Filter on the labels, integers, and wildcard strings you attached at ingest (see Ingestion → Attaching metadata):

FieldTypePurpose
meta_tags_anyarray of stringMatch documents carrying any of these labels (set via X-Labels). Equality-only.
meta_tags_allarray of stringMatch documents carrying all of these labels.
meta_int_1_gte / meta_int_1_lteintegerBounds on the document's X-Meta-Int-1 value. gte = greater than or equal (≥) lower bound; lte = less than or equal (≤) upper bound.
meta_int_2_gte / meta_int_2_lteintegerSame, for X-Meta-Int-2.
unencrypted_strings_matchobject (string→string)Match on the plaintext X-Unencrypted-Strings you set at ingest: a key→glob-pattern map. Each entry is a case-insensitive glob (* = any run, ? = one char; a pattern with no wildcard is an exact match). Multiple keys AND together.

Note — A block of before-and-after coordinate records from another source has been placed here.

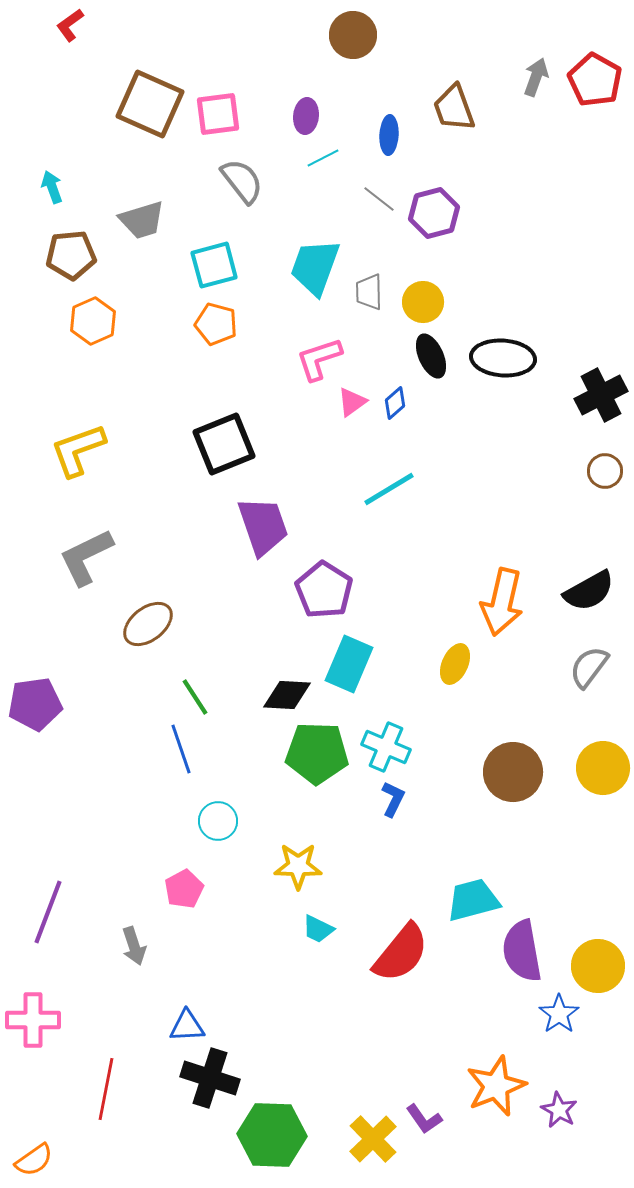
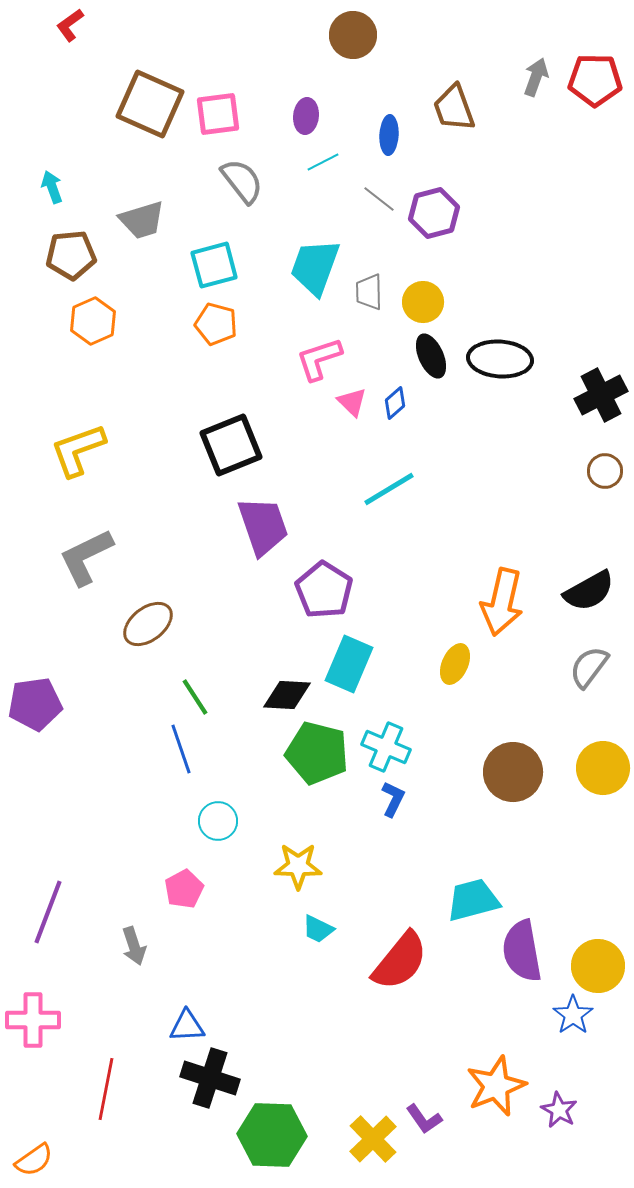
red pentagon at (595, 80): rotated 28 degrees counterclockwise
cyan line at (323, 158): moved 4 px down
black ellipse at (503, 358): moved 3 px left, 1 px down
pink triangle at (352, 402): rotated 40 degrees counterclockwise
black square at (224, 444): moved 7 px right, 1 px down
green pentagon at (317, 753): rotated 12 degrees clockwise
red semicircle at (401, 953): moved 1 px left, 8 px down
blue star at (559, 1014): moved 14 px right, 1 px down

All filters above (and doc_ids / exclude_doc_ids) combine via AND.

Each integer bound is independent and inclusive. Pass just one to make it open-ended (gte alone = "from N upward"; lte alone = "up to N"), or both to bound a closed window. For example, if you stored a publication year in X-Meta-Int-1, {"meta_int_1_gte": 2020, "meta_int_1_lte": 2023} keeps only documents with 2020 ≤ year ≤ 2023.

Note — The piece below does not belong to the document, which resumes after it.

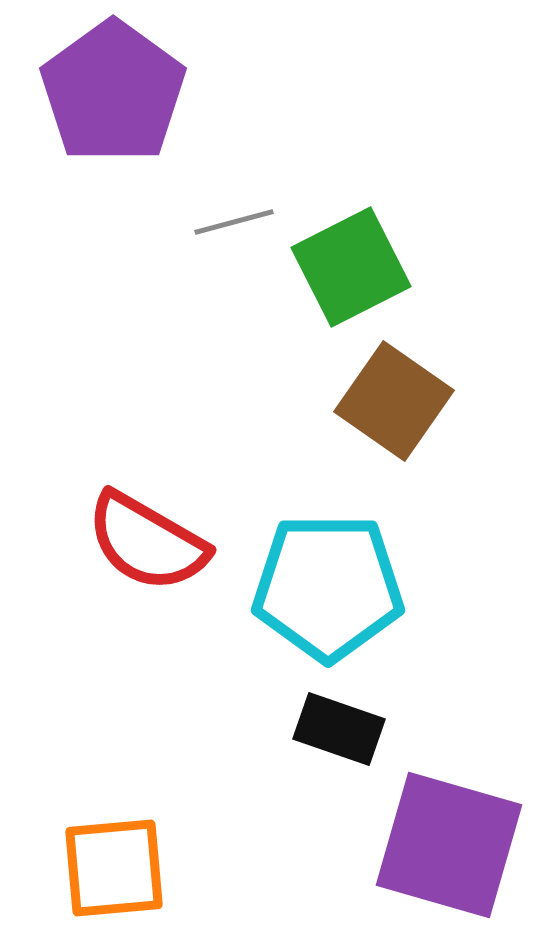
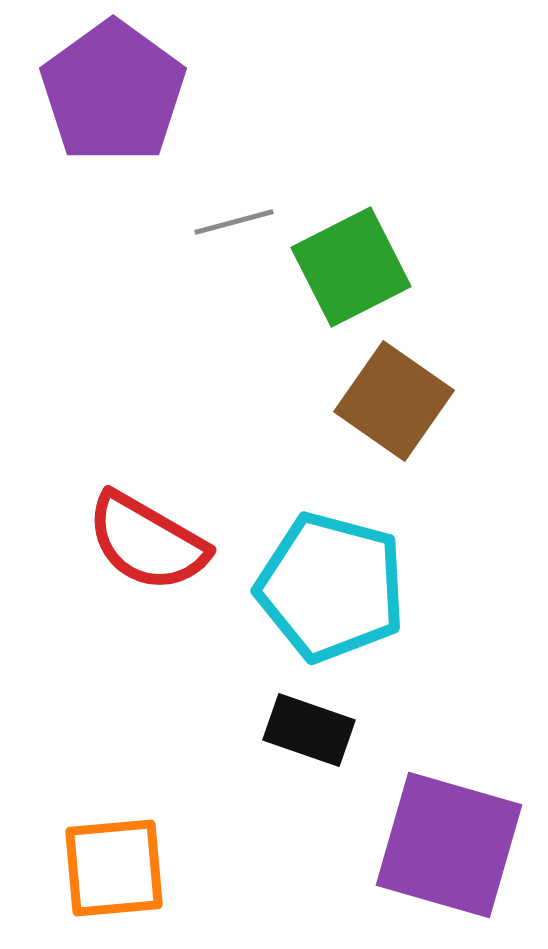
cyan pentagon: moved 3 px right; rotated 15 degrees clockwise
black rectangle: moved 30 px left, 1 px down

For wildcard strings, if you stored {"path": "legal/contracts/acme"} at ingest, then {"unencrypted_strings_match": {"path": "legal/contracts/*"}} keeps only documents whose path begins with legal/contracts/. Unlike meta_tags (HMAC'd, equality-only), unencrypted_strings values are stored unencrypted so they can be glob-matched — don't put secrets or PII in them.

Other controls

FieldTypePurpose
min_top_relevancefloat 0..1Floor for the top hit only. If the best hit scores below this, the whole result set is empty — a guard against returning anything when nothing is a strong match.
expand_tightnessfloat 0..1How aggressively the engine expands context around each hit.
retrieval_tierstringstandard (fusion only) or advanced (adds a reranker). See Retrieval tiers.
premiumbooleanLegacy flag — true equals retrieval_tier: "advanced". Prefer retrieval_tier.
formatstringprompt_ready (default) returns the XML+Markdown block; json returns structured ranked hits instead.

No top_k. Result count is bounded server-side by relevance + token budget. The recall stage isn't a tunable parameter; tune precision via min_relevance and answer size via target_tokens.

Response

json
{
  "context": "<doc id=\"...\">…</doc>",
  "result_count": 4,
  "tokens_estimated": 5820,
  "results_dropped": 2,
  "detected_lang": "english",
  "mode": "advanced",
  "search_units": 1
}

context is the field you actually use — Grill's contract is "ready to drop into a prompt", not "here is JSON for you to format". The siblings are metadata: result_count / results_dropped, tokens_estimated (rendered size), detected_lang, mode (the retrieval tier used), and search_units (billing). For the wrapper grammar (<doc>, inline [pN] / […] markers, sandwich order, citation attributes), see RetrievalContext format. To get structured per-hit JSON instead of the rendered block, set format: "json".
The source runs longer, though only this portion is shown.